A tricky crux past a bulge down low can be bypassed by cheating left to the arete. The best part of the route is above this in the steep, beautiful finishing slab, finessing moves between small pockets.
Just left of License To Bolt (which has ring bolts) and right of the shallow dihedral.
Bolts with top rap anchors.
|By James Traub|
Nov 15, 2006
rating: 5.10c 6b 20 VII E2 5b R
This is a great climb! I have yet to do License to Bolt, but I have done the rest of the climbs on the Phoenix and this is definitely my favorite. The moves flow well and don't feel contrived.

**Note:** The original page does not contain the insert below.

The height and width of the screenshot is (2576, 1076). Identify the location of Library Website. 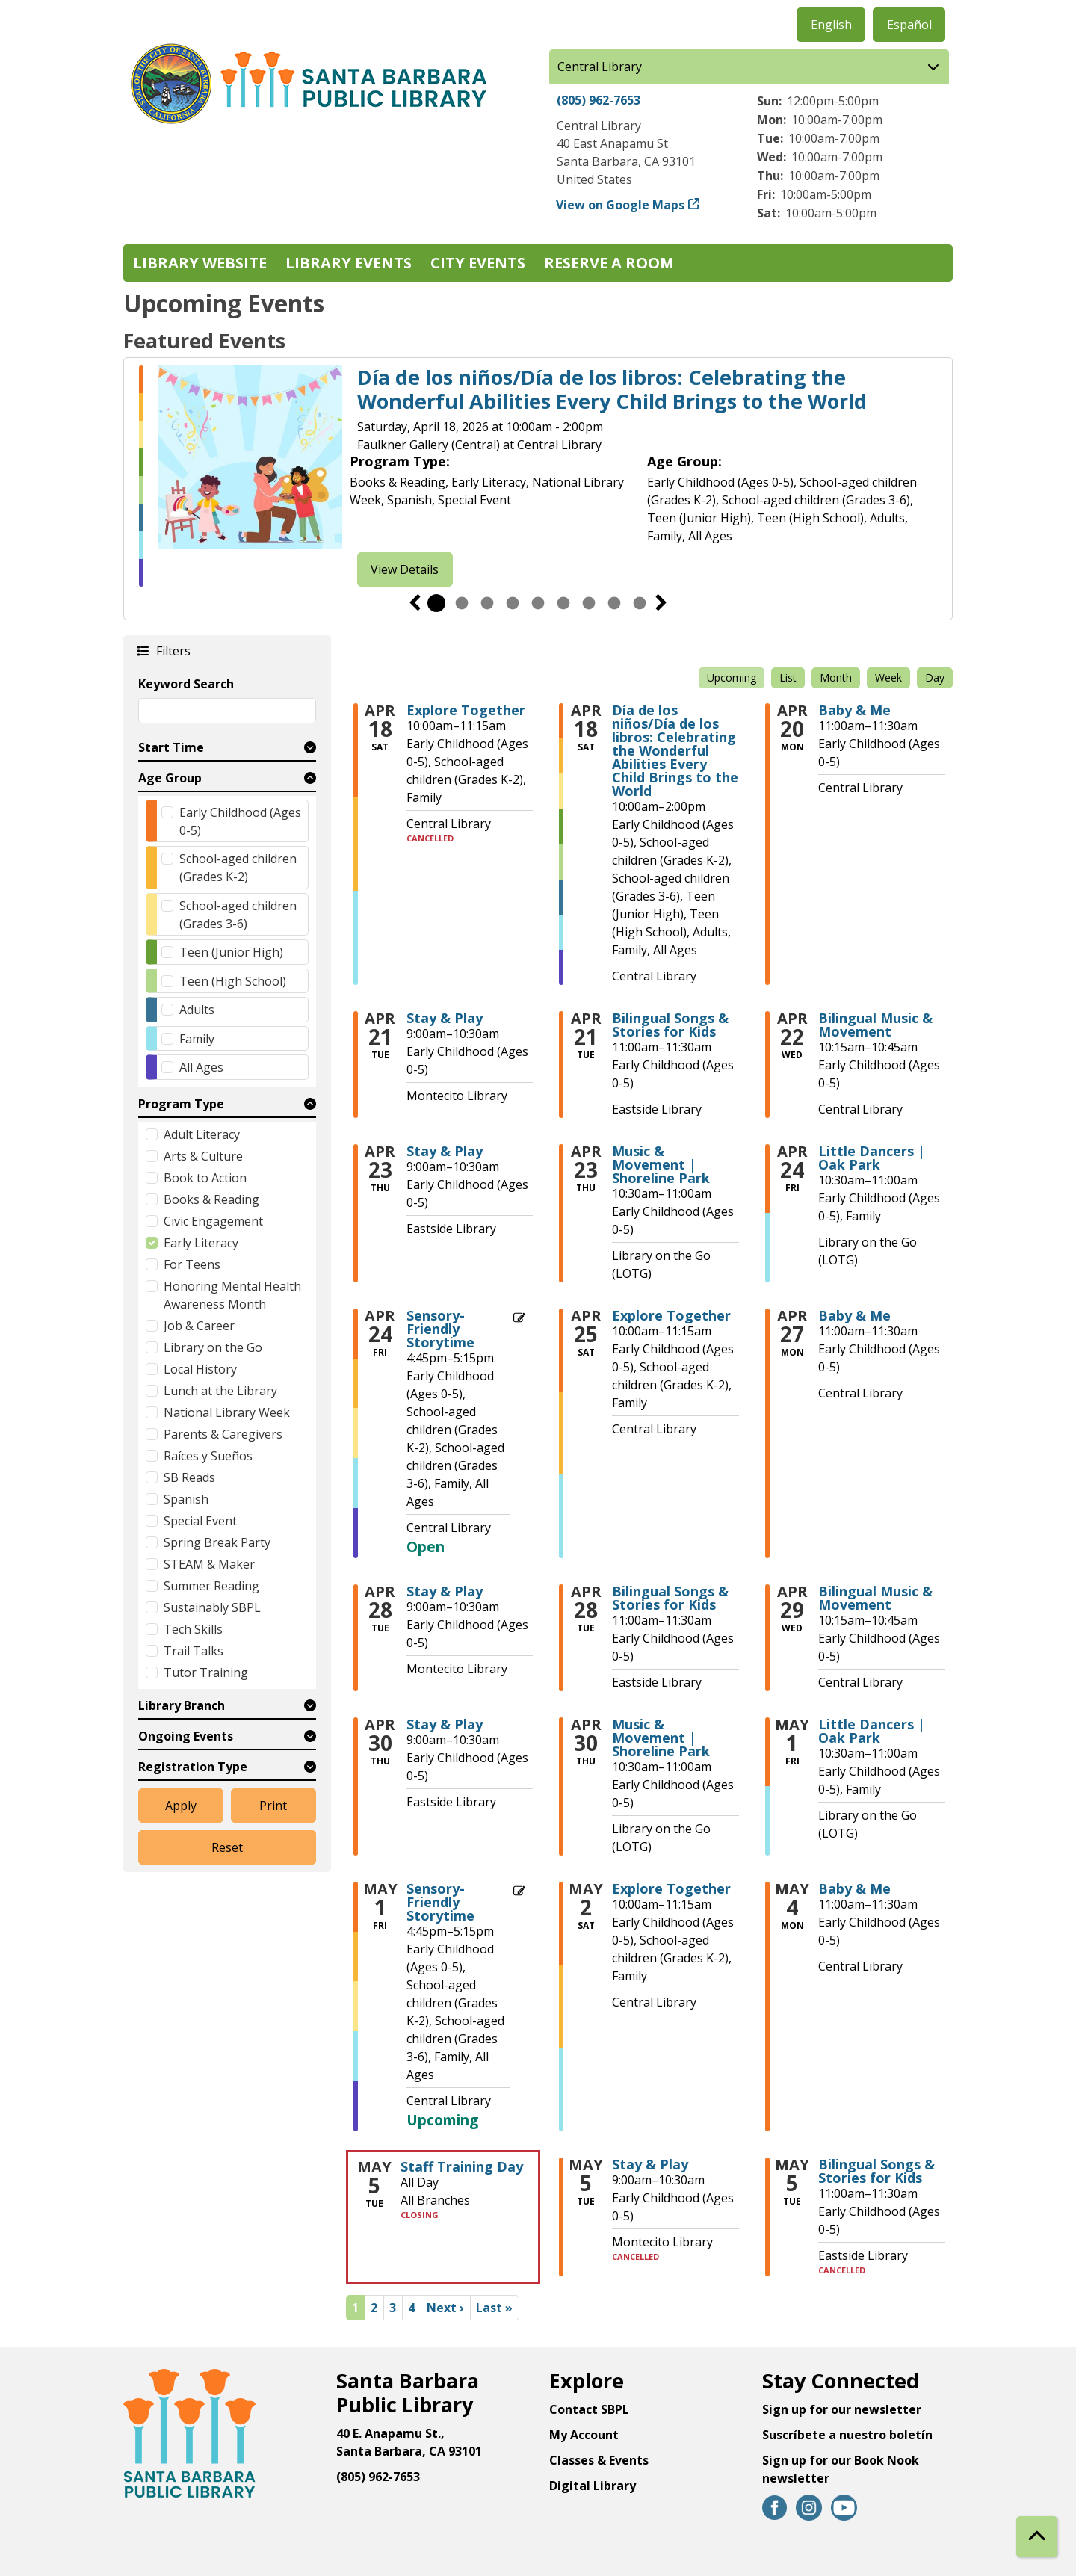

Only possible downside is that the route feels a tad runout, especially towards the top.
|By 1Eric Rhicard|
Jun 9, 2008
I liked this climb too. Didn't feel like I was cheating by moving left down low. The select guide says the bottom moves wander a bit so I followed the holds. The route to the right has glue ins. Also really liked the upper face.
Jun 19, 2013
great route. the crux is way more fun go straight up
although seems way harder than cheating left and using the juggy pockets there, once you are committed to the smaller holds, its not that hard
|By Bryan Hall|
From: Bend, Oregon
Jul 25, 2013
Great route on solid rock. Fun crux and then enjoyable climbing afterwards!